Plusieurs auteurs et autrices critiques se sont intéressés à comprendre la psychologie des opprimé-e-s (c’est-à-dire des personnes socialement discriminées) dans une perspective d’éducation populaire et de transformation sociale : Frantz Fanon, Paulo Freire, Nicole-Claude Mathieu, Christine Corbeil, ect…

L’éducation populaire peut être un espace d’élaboration d’une auto-défense mentale collective.

Aliénation subjective : L’oppression peut produire une aliénation subjective. Le sujet a l’impression de ne pas totalement agir librement. Il se peut que cette aliénation puisse être totale dans une relation d’emprise ou dans un système d’emprise totalitaire.
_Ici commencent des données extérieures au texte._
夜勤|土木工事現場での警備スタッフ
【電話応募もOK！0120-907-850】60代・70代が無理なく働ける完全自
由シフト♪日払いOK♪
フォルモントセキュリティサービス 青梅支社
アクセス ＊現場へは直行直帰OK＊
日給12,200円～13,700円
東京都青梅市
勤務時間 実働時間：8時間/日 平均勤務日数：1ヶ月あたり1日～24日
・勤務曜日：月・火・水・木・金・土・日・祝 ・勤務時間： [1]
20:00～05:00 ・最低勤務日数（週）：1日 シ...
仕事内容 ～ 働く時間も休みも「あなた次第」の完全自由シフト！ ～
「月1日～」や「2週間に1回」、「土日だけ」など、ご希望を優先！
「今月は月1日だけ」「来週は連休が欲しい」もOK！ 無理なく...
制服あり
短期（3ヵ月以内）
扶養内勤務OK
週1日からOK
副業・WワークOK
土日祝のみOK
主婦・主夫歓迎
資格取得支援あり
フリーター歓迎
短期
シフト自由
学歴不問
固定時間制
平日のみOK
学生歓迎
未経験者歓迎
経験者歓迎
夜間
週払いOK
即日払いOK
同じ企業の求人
Asymétrie des consciences des opprimé-e-s et des oppresseurs : Nicole-Claude Mathieu a bien montré qu’il y avait une asymétrie des consciences des oppresseurs et des opprimés. Ils et elles n’ont pas les mêmes connaissances sur les rapport d’oppression. Les oppresseurs ont davantage une connaissance des mécanismes par lesquels s’exercent l’oppression, les opprimé-e-s une connaissance des effets de l’oppression. Les opprimé-e-s peuvent développer des stratégies pour essayer d’y faire face. C’est ce que Elsa Dorlin appelle le « dirty care ».

Auto-défense mentale collective  (éducation populaire): Ensemble de pratiques mises en œuvre par les opprimé-e-s pour se défendre collectivement contre les souffrances sociales.
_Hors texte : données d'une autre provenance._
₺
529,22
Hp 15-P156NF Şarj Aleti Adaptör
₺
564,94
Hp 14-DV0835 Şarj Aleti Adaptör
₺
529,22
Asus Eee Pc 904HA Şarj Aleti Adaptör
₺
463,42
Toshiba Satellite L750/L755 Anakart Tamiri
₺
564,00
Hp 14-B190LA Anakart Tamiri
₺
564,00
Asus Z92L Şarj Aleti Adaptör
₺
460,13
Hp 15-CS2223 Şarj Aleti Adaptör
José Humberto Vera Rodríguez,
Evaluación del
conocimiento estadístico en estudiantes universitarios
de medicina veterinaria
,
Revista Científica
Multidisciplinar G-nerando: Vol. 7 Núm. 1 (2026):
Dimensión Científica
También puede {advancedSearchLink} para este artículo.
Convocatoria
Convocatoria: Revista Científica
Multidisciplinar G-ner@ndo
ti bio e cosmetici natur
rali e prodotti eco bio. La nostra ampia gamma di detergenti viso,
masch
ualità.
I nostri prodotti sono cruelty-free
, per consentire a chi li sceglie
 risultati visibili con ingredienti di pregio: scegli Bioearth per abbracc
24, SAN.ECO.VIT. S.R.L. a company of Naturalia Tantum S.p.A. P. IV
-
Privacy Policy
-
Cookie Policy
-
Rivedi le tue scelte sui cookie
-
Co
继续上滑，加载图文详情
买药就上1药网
Céder/Consentir : « Céder n’est pas consentir » (NC Mathieu). Il n’y a pas de désir de soumission des opprimés, si les opprimés se soumettent c’est sous l’effet de violences (sociales, psychologiques ou physiques) qui ne sont pas toujours perceptibles. Le rôle d’une psychosociologie des opprimé-e-s est de dévoiler ces mécanismes de violences. [Voir également sur le consentement : Manon Garcia, La conversation des sexes]

Charge mentale : Constitue un ensemble d’éléments que prend en compte la personne socialement opprimé-e à la place des privilégiés (ex : tout le travail d’organisation du tâches domestiques dont s’occupe les femmes).
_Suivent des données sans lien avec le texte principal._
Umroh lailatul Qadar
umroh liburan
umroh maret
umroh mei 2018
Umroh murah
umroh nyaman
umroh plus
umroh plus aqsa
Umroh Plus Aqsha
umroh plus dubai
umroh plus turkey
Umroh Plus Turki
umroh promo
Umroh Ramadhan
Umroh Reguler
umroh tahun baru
Conscientisation (Freire)/ Reframing (thérapie systémique/ Cadres de l’expérience) : La conscientisation est la prise de conscience des rapports sociaux de pouvoir. La subjectivité prend conscience que ses actes ne sont pas des actes libres de manière abstraites, mais prennent place dans des conditions sociales qui conditionnent les choix d’action (ex : conditions sociales économiques).

Continuum des violences sexistes: Il y a un continuum entre les micro-agressions que peuvent subir les femmes jusqu’au féminicide. Dans les violences conjugales, les premières violences commencent par des remarques sexistes, puis des insultes, avant d’arriver aux violences physiques.

Culture du viol: Cette expression renvoie à un ensemble de discours et de pratiques dans la société qui normalisent le viol. On peut les voir à l’oeuvre par exemple dans des productions culturelles telles que des films ou des publicités par exemple.

Défense collective des droits : L’auto-défense mentale collective n’a pas pour objectif d’agir uniquement sur la personne, mais d’agir sur le réalité sociale qui opprime la personne. C’est pourquoi l’éducation populaire développe des pratiques collectifs de défense des droits individuels et collectifs, et de revendications de nouveaux droits.

Diagnostics sexistes  et classistes: Certains diagnostiques sont plus souvent attribuées aux femmes en semblant rejoindre les stéréotypes sexistes à l’oeuvre dans la société : autrefois hystérie (aujourd’hui trouble de la personnalité hystrionique), trouble de la personnalité borderline, trouble de la personnalité évitante ou encore de la personnalité dépendante. Les jeunes hommes de milieux populaires sont plus à risque d’être qualifiés de personnalités anti-sociales.

Dissociation psychique (psychotraumatologie) : Parties du psychisme qui se sont séparée de la conscience sous l’effet de violences, souvent subies dans l’enfance ou à l’âge adulte.

Double conscience (Du Bois): Les opprimé-e-s ont une intériorité double: celle de l’opprimé-e et celle de l’opprimé qu’ils ont introjecté.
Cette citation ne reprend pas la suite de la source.